Se refiere concretamente a Jorge Luis Borges, y a nadie más, cuando señala que grandes autores que han impactado enormemente en la literatura universal, jamás han accedido al citado galardón, ni lo han necesitado para conquistar al gran público.

Murakami no niega que la literatura occidental ha calado mucho más hondo en él que la japonesa, en especial la rusa y la estadounidense. La lista de autores occidentales a los que alude es interminable, mientras que son sólo dos los autores japoneses a los que se refiere con admiración: Natsume Soseki (1867-1916), y el otro Murakami, Ryu (1959), con quien no tiene ningún parentesco y podría, incluso, ser su perfecta antítesis. El único escritor al que se refiere como un amigo personal es el estadounidense John Irving. Esta afirmación me desconcertó pues tras leer a docenas de autores japoneses —que quizá no hubieran despertado mi interés si antes no me topo con el propio Murakami— siempre consideré que ninguno era más japonés en esencia que Murakami. Japón es una nación muy abierta a manifestaciones artísticas extranjeras; es una cultura que tiene el extraordinario don “traducir”, más que asimilar, culturas extranjeras, como claramente se refleja en el manga y el anime —¿alguien ha visto Hetalia?—; que lo antijaponés, en estos tiempos, no es un autor lleno de referentes extranjeros, sino uno que hace de su tradición y cultura epicentro de su obra, como Mishima o Kawabata, que son extraordinarios, pero pertenecen a un Japón radicalmente distinto al actual. Pues los críticos literarios japoneses piensan lo contrario y han expulsado de su canon al “occidentalizado” Murakami… ¿es que acaso la cerrazón de la crítica literaria es viral?

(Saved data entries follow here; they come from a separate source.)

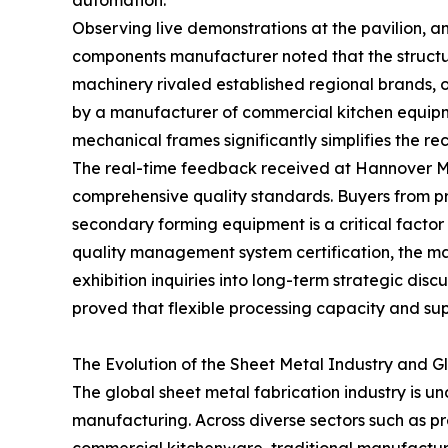
automation.
Observing live demonstrations at the pavilion,
components manufacturer noted that the structura
machinery rivaled established regional brands, 
by a manufacturer of commercial kitchen equipme
mechanical frames significantly simplifies the r
The real-time feedback received at Hannover M
comprehensive quality standards. Buyers from pr
secondary forming equipment is a critical facto
quality management system certification, the ma
exhibition inquiries into long-term strategic di
proved that flexible processing capacity and sup
The Evolution of the Sheet Metal Industry and 
The global sheet metal fabrication industry is un
manufacturing. Across diverse sectors such as p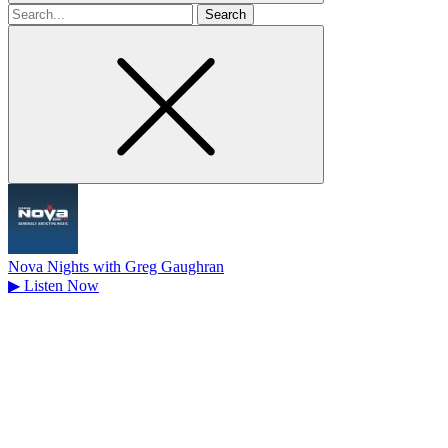
Search
for
Nova Nights with Greg Gaughran
▶
Listen Now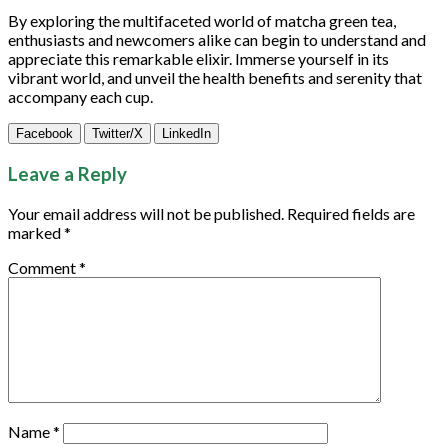
By exploring the multifaceted world of matcha green tea,
enthusiasts and newcomers alike can begin to understand and
appreciate this remarkable elixir. Immerse yourself in its
vibrant world, and unveil the health benefits and serenity that
accompany each cup.
Facebook
Twitter/X
LinkedIn
Leave a Reply
Your email address will not be published.
Required fields are
marked
*
Comment
*
Name
*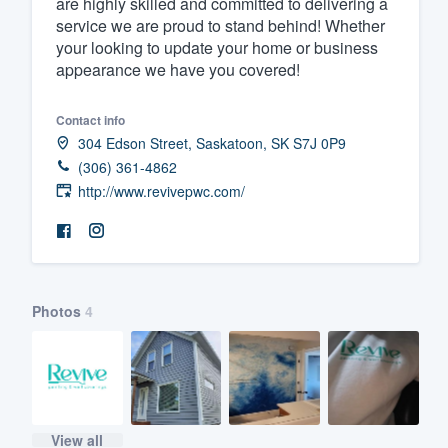
are highly skilled and committed to delivering a
service we are proud to stand behind! Whether
Fill out this form, or call us at
(888
your looking to update your home or business
We'll answer your questions, sho
appearance we have you covered!
and get you started.
Contact info
Pricing
304 Edson Street, Saskatoon, SK S7J 0P9
(306) 361-4862
Our flat-rate pricing gives you the a
http://www.revivepwc.com/
survey who you want, when you wa
having to worry about overages.
Photos
4
View all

En De qué hablo cuando hablo de escribir Murakami revela al detalle el proceso de creación de cada una de sus novelas, lo que cada una de ellas significó en su carrera, la recepción desigual que tuvieron en diversos países y lenguas… pero lo insólito es su generosidad al revelar los más íntimos secretos de un cocina literaria, es decir, cómo ha construido la inconfundible “estética Murakami” que, si bien, ha variado ligeramente en algunos libros por exigencias de la historia o del género —como la crónica Underground, donde narra los hechos acaecidos el 20 de marzo de 1995, durante el atentado perpetrado por una secta budista con gas sarín (conocida hoy como “Aleph”) en el metro de Tokio, o la más realista de sus novelas, Los años de peregrinación del chico sin color—, básicamente es la misma, es original —otro asunto abordado a profundidad en el presente libro— y es sólo suya.